HaxeFoundation / haxe

Haxe - The Cross-Platform Toolkit
https://haxe.org
6.18k stars 655 forks source link

Heinsenbug #4347

Closed ncannasse closed 9 years ago

ncannasse commented 9 years ago

Just currently tracking an hardcore bug with our Evoland2 code base and latest Haxe compiler related to monomorphs. I don't really get what's going on so I'll log my findings here, hoping it rings some bells wrt to some recent change - it might actually not be related to a recent change at all given how hard it seems to reproduce.

The issue is the following: all my unserialized data gets turned to String values.

The reason: in haxe.Unserializer, we have the following code:

    function unserializeObject(o) {
        while( true ) {
            if( pos >= length )
                throw "Invalid object";
            if( get(pos) == "g".code )
                break;
            var k = unserialize();
            if( !Std.is(k,String) )
                throw "Invalid object key";
            var v = unserialize();
            Reflect.setField(o,k,v);
        }
        pos++;
    }

In that case v is a monomorph, so it should be generated as Dynamic by genSWF, and it was actually generated that way... up to now.

In the SWF output, I'm getting the String type instead of Dynamic. More funny is that if I $type(v) before and after the setField, it correctly prints Unknown but will anyway compiles to String.
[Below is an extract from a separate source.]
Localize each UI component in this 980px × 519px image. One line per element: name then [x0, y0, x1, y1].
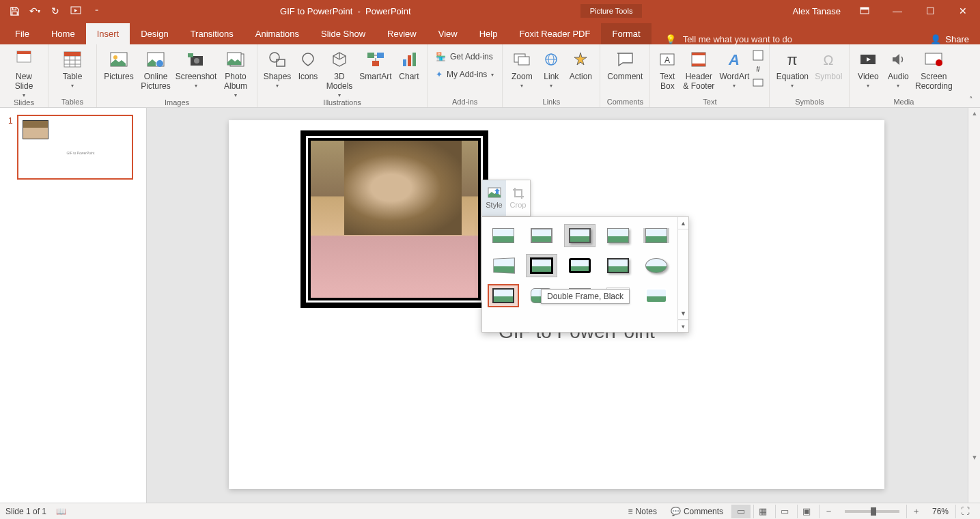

Of course, trying to reproduce with a small example does not actually reproduces the bug (how funny is that !).

Any insight ?

Simn commented 9 years ago

What does -D dump say about v's type?

ncannasse commented 9 years ago

haven't checked but it most likely says String. I found the only place where the TMono is actually bound, here's the stack trace:

Raised at file "type.ml", line 1239, characters 34-38
Called from file "type.ml", line 1370, characters 41-53
Called from file "type.ml", line 1448, characters 2-22
Called from file "codegen.ml", line 1806, characters 10-31
Called from file "codegen.ml", line 1813, characters 13-26
Called from file "list.ml", line 57, characters 20-23
Called from file "type.ml", line 2010, characters 26-41
Called from file "codegen.ml", line 1864, characters 10-36
Called from file "list.ml", line 57, characters 20-23
Called from file "list.ml", line 57, characters 32-39
Called from file "list.ml", line 57, characters 32-39
Called from file "list.ml", line 57, characters 32-39
Called from file "list.ml", line 57, characters 32-39
Called from file "list.ml", line 57, characters 32-39
Called from file "list.ml", line 57, characters 32-39
Called from file "type.ml", line 2010, characters 26-41
Called from file "codegen.ml", line 1864, characters 10-36
Called from file "type.ml", line 1994, characters 30-34
Called from file "codegen.ml", line 1864, characters 10-36
Called from file "list.ml", line 57, characters 20-23
Called from file "type.ml", line 2010, characters 26-41
Called from file "codegen.ml", line 1864, characters 10-36
Called from file "codegen.ml", line 1860, characters 59-75
Called from file "list.ml", line 86, characters 24-34
Called from file "filters.ml", line 1107, characters 22-29
Called from file "list.ml", line 75, characters 12-15
Called from file "filters.ml", line 1112, characters 2-45
Called from file "list.ml", line 75, characters 12-15
Called from file "filters.ml", line 1209, characters 2-59
Called from file "main.ml", line 1508, characters 2-27
Called from file "main.ml", line 637, characters 3-11
Called from file "main.ml", line 1741, characters 1-35
sledorze commented 9 years ago

bisect?

ncannasse commented 9 years ago

For the record that was funny to track : I used $type(v) to be able to store my TMono reference into a variable, then raise an error when we actually try to bind it in Type.link

Simn commented 9 years ago

type.ml line 1370 is (match !t with on development branch so the line numbers are likely not accurate.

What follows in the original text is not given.